Cristiano Ronaldo bientôt sur le banc des accusés ? L’administration fiscale espagnole, qui étudie la possible fraude fiscale du Portugais révélée par les Football Leaks, serait en passe de transmettre le dossier à la justice du pays, rapporte El Confidencial vendredi. Le joueur du Real Madrid est soupçonné d’avoir dissimulé 150 millions d’euros, liés à des revenus de droits à l’image, dans les paradis fiscaux grâce à des montages offshore passant par la Suisse et les Iles vierges britanniques. Il rejoindrait la longue liste de joueurs déjà épinglés pour des faits proches (Xabi Alonso, Falcao, Messi, Eto'o, Coentrao, Di Maria ou encore Ricardo Carvalho).

Dès les premières révélations du consortium EIC, un regroupement de médias européens spécialisés dans l'investigation collaborative, dont Mediapart fait partie, le fisc espagnol a ouvert une enquête. Dans un courrier adressé au quotidien, l’un des porte-parole de l’agence qui représente le Portugais en Espagne admet des "écarts", sans les relier aux Football Leaks. "Il (Cristiano Ronaldo, ndlr) n’a jamais eu l’intention de frauder comme le démontre le fait que le ministère des Finances espagnol connaît tous les contrats mondiaux du joueur, qui ont été apportés de manière volontaire", a-t-il noté.
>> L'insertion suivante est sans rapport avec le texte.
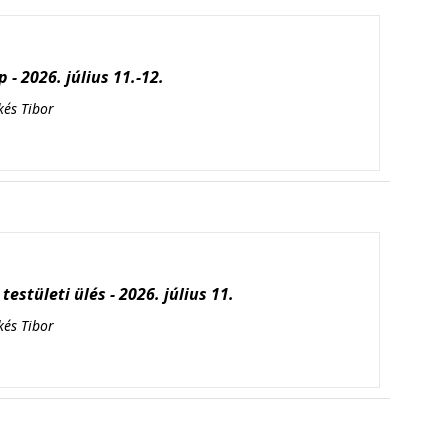
 - 2026. július 11.-12.
kés Tibor
testületi ülés - 2026. július 11.
kés Tibor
Toujours selon ce porte-parole, une différence d’appréciation existe avec le fisc espagnol. Le Madrilène a profité pendant plusieurs années de la loi Beckham. "Il était uniquement obligé de payer pour les revenus générés en Espagne et non ceux à l’échelle mondiale", a-t-il ajouté. Il s’appuie sur des "critères qui n’étaient pas bien définis". Le contrôle fiscal de Cristiano Ronaldo concerne les années 2011-2013. Les fraudes de l’année 2011, déclarées en 2012, sont prescrites le 30 juin prochain. Ronaldo ne souhaite pas de procès et recherche un "consensus".